Post-procedure skin and retinoid users may also benefit from using niacinamide, as long as the formulations are appropriate for compromised skin barriers. Since niacinamide supports the repair pathways that are often suppressed during active treatments, it can help to restore balance without interfering with clinical results.
Ageing skin is another key group who will benefit from regular niacinamide use. As lipid synthesis naturally declines with age, the barrier becomes thinner and less resilient. Niacinamide will support lipid production and reduce TEWL, contributing to a stronger skin barrier and an overall healthier complexion.

The power of ENDOCARE
ENDOCARE from Cantabria Labs, the experts behind HELIOCARE 360°, is a scientifically-advanced, anti-ageing skincare range that is designed to meet every stage and symptom of the skin ageing process. Combining proven gold-standard ingredients with patented technologies, ENDOCARE products are clinically proven to brighten the skin, improve texture, reduce pigmentation and improve the appearance of wrinkles. The three ENDOCARE product categories are designed to target specific skin ageing concerns: AGE BARRIER, RADIANCE, and RENEWAL.

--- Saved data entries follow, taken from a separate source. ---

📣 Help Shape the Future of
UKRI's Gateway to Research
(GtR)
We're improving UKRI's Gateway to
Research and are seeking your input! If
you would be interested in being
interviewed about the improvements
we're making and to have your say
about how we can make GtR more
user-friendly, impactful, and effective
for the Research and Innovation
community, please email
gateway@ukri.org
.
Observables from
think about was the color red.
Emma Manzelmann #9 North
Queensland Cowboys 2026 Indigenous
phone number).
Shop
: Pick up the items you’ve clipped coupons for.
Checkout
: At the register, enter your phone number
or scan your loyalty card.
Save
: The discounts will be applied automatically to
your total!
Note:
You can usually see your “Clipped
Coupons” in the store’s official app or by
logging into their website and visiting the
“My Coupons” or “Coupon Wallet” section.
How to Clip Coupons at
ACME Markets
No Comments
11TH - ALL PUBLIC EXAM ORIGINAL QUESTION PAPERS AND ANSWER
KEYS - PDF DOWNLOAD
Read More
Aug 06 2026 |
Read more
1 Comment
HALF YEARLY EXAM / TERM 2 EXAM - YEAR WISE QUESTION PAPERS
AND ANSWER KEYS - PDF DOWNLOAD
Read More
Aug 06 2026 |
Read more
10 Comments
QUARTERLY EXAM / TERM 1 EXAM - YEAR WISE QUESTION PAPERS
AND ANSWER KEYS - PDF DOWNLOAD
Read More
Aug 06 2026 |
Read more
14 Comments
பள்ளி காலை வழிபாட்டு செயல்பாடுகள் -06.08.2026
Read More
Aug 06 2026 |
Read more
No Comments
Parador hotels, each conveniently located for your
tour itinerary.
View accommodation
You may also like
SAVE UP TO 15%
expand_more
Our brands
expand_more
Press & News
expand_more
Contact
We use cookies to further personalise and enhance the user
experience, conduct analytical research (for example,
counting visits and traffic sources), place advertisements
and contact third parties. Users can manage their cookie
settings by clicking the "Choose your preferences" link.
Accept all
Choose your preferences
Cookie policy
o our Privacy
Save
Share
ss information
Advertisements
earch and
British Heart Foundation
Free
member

The hero product within the ENDOCARE AGE BARRIER collection is the Niacinal Serum Gel, a velvety, fast-absorbing serum that is formulated to hydrate, soothe and reinforce the skin barrier. It is suitable for all skin types, including sensitive and compromised skin, with an oil-free and non-comedogenic formulation. In particular, it is effective in treating redness and restoring barrier lipids, with 10% niacinamide and other powerful dermatological ingredients, including hyaluronic acid, vitamin B5 and the unique EDAFENCE® technology, a patented antioxidant complex proven to protect against pollution. Together, these scientifically-proven ingredients work to strengthen and restore compromised skin barriers and reduce redness, promoting stronger, calmer and more hydrated skin over time.

When used daily, the result is smoother and stronger skin, with skin barrier function improved by more than 40% in two weeks and hydration boosted by 24% in four weeks,3 along with increased skin firmness and elasticity by more than 20%.4 What’s more, the AGE BARRIER Niacinal Serum Gel from ENDOCARE has been found to reduce the depth of forehead wrinkles and the total wrinkle area.5
Use daily as part of a morning and evening routine, either alone or layered under moisturiser and SPF. This will help to support long-term barrier health and visible skin resilience. Shake the product before use and apply 4-6 drops evenly, twice a day, to the face, neck and decolletage. Massage the product gently until it is completely absorbed.